Each line in the data holding "THIẾT" should be listed.

*** SUPPLIED DATA ***

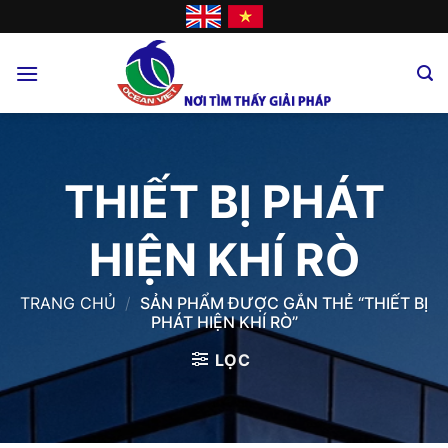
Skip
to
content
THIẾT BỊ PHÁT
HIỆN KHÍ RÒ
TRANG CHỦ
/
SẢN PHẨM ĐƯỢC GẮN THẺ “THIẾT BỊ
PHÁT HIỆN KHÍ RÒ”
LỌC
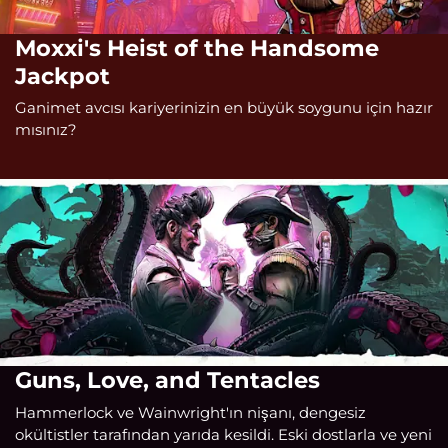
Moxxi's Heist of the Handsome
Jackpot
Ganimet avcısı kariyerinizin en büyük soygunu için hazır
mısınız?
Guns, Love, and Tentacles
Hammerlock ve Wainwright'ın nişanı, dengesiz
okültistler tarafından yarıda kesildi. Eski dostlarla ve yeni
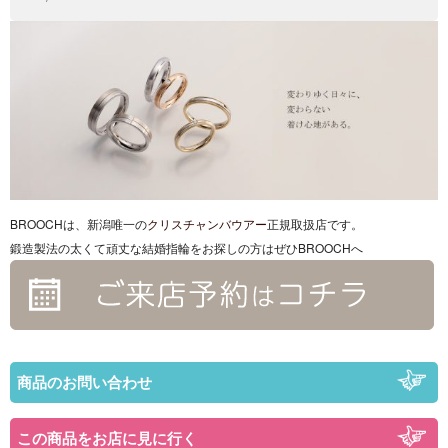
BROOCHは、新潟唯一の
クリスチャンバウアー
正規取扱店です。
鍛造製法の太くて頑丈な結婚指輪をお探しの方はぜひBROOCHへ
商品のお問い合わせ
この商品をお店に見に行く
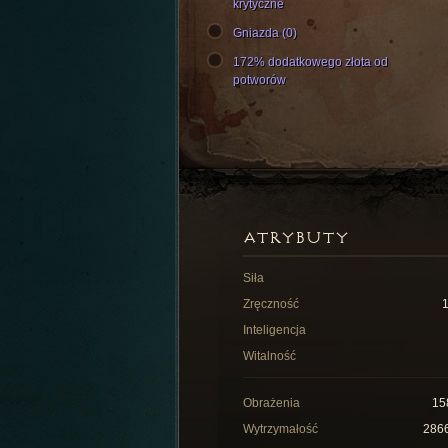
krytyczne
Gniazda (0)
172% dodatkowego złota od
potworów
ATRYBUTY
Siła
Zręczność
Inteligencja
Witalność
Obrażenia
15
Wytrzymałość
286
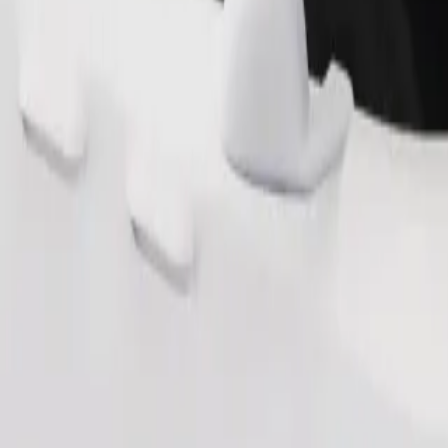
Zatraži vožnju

***

**SOLUTION FOR THIS PROBLEM**.
THIẾT BỊ PHÁT
SẢN PHẨM ĐƯỢC GẮN THẺ “THIẾT BỊ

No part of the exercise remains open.